What changed across the tier system was not the bones of the cell but what an inmate was permitted to put into it and how much of it was his alone. At Level One the cell was double-occupancy, the hard small space shared with another body, and it held nothing personal. By Level Two it was a single cell that could hold certificates earned in the program. By Level Three the walls could carry two pictures, the first visual markers of a self. By Level Four an inmate had a locked drawer, a floor mat, and control of his own wall light—small accumulations of possession and autonomy that, measured against seventeen years in a stripped cell where nothing was permitted, represented a different relationship between a person and the room that held him. For Ben Keller, the ACLU settlement layered specific modifications onto that progression: reduced fluorescent exposure, access to sensory regulation objects, and a clinical reassessment of what counted as a safe object for someone whose destructiveness had been driven by boredom and unaccommodated neurology rather than predatory intent.
Treatment Spaces¶
Patuxent’s treatment programming occurred in dedicated spaces designed for therapeutic use—a fundamental departure from North Branch, where the interview room used for Ben’s psychological evaluations was a security-first space with fixed furniture and fluorescent lighting indistinguishable from any other room in the building.

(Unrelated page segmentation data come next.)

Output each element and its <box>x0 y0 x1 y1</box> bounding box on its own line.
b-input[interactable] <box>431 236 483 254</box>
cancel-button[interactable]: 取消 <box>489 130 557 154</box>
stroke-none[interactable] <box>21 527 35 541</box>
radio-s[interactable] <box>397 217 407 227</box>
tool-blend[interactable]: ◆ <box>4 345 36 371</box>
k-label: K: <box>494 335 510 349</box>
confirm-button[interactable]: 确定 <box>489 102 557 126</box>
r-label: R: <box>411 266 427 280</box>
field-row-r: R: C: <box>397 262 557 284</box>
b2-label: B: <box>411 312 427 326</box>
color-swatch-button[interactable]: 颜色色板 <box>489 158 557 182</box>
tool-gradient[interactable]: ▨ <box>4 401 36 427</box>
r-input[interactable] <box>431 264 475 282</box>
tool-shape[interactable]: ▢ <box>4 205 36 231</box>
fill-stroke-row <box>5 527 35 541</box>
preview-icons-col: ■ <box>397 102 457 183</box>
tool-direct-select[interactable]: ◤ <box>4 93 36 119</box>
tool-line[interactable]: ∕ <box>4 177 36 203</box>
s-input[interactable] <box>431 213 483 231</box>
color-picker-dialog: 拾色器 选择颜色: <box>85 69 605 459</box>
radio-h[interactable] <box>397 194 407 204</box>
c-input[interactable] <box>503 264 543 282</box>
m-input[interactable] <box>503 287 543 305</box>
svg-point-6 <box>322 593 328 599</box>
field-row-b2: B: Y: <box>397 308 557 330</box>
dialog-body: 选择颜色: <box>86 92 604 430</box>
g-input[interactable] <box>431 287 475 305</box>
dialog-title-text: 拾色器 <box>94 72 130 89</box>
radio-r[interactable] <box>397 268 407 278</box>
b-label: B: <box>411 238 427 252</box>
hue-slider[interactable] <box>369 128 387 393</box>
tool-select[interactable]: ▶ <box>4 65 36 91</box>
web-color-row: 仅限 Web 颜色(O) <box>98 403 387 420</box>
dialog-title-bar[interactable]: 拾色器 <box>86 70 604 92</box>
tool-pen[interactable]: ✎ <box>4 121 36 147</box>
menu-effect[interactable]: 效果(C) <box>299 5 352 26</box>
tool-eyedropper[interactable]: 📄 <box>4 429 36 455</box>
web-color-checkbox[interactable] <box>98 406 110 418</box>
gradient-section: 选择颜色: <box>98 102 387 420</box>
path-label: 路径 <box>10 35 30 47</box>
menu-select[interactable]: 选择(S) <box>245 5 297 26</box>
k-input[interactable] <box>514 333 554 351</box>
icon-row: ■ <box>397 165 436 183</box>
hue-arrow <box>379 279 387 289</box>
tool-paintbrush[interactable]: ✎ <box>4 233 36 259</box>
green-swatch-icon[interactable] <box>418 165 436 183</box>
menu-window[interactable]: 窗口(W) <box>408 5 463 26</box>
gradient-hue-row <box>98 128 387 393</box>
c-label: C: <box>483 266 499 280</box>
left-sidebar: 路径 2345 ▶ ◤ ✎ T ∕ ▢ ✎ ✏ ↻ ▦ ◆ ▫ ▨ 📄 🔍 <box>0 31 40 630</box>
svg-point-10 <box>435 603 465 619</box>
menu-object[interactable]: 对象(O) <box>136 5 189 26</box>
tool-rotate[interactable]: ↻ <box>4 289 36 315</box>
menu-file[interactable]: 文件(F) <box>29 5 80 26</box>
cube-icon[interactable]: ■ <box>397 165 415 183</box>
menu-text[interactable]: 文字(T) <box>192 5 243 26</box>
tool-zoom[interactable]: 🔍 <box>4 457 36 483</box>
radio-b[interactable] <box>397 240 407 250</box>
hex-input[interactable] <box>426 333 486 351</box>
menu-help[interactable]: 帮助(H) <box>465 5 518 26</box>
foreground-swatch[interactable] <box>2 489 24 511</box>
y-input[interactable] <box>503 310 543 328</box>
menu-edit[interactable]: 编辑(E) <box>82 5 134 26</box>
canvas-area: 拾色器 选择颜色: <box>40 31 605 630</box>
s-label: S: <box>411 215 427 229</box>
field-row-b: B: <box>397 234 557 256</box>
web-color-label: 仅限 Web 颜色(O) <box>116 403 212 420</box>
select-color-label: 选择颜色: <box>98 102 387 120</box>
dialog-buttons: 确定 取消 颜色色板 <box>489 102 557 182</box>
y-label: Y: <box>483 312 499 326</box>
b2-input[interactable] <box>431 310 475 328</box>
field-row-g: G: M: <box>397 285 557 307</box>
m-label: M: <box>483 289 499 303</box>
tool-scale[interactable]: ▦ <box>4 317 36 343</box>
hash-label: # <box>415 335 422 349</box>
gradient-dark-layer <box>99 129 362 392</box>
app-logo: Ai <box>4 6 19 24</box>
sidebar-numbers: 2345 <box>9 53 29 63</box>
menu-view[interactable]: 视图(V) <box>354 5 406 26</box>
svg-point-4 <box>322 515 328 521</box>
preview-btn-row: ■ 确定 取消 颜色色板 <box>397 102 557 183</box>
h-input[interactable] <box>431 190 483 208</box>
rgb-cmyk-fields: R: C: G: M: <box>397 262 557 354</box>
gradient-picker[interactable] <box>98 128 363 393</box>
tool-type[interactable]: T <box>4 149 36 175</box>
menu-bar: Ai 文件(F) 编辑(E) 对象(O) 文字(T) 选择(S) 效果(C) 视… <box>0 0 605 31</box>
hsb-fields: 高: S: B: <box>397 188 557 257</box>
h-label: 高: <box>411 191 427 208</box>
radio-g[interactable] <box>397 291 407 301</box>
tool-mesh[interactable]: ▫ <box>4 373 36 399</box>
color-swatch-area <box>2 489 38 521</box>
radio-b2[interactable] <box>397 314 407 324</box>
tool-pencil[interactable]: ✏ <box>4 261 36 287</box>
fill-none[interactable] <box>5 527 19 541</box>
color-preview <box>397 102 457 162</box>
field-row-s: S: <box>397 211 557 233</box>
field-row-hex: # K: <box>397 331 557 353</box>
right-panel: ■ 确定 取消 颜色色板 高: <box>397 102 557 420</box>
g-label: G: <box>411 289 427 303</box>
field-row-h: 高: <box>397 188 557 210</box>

The treatment manual described ten classrooms, a large library with access to any public or academic library in Maryland through interlibrary loan, offices for clinical staff, and an auditorium. The academic program ran September through July with a maximum of fifteen students per class and eight certified instructors including a librarian. Vocational training shops—automobile mechanics, welding, sheet metal, drafting, plumbing, residential housewiring, carpentry, house construction technology, barber science, and culinary arts—occupied their own industrial spaces within the facility, accessible to third and fourth level inmates.
Group therapy occurred in two formats that shaped the physical experience of treatment differently. Formal (closed) group sessions ran ninety minutes weekly with the same seven to ten inmates and their therapist—a small, consistent group that met in a dedicated therapy room. Informal (open) tier counseling sessions ran one hour weekly on the tier itself, with all thirty-four inmates on the tier and all six unit staff members arranged in a large circle in the dayroom, or sometimes broken into smaller groups around individual staff members. The tier counseling format meant that therapy happened in the living space—the dayroom where inmates watched television and played cards was also the room where they sat in a circle and confronted each other’s patterns. Treatment and daily life occupied the same physical space, which was the point.
The recreational program operated year-round with intramural sports as a major feature. Outdoor recreation areas were within the facility’s secure perimeter. The volunteer services program brought community members into the facility for programming—clergy, AA/NA facilitators, art instructors, yoga teachers—creating regular contact between inmates and non-incarcerated people in shared physical space.
Movement and Layout¶
Movement through Patuxent was controlled movement, the standard choreography of a maximum-security institution: locked doors that opened on a schedule, corridors an inmate passed through under supervision, the institutional geometry that routed bodies from one secured space to the next. The facility’s internal geography was organized by building—the DC and DD buildings housing the tiers, separate structures for the women’s institution and the school and auditorium complex—and an inmate’s day was in part a series of walks between them, from the tier to the group room, to the chow hall, to the school, to the vocational shops, each transition a passage through controlled space rather than a free crossing.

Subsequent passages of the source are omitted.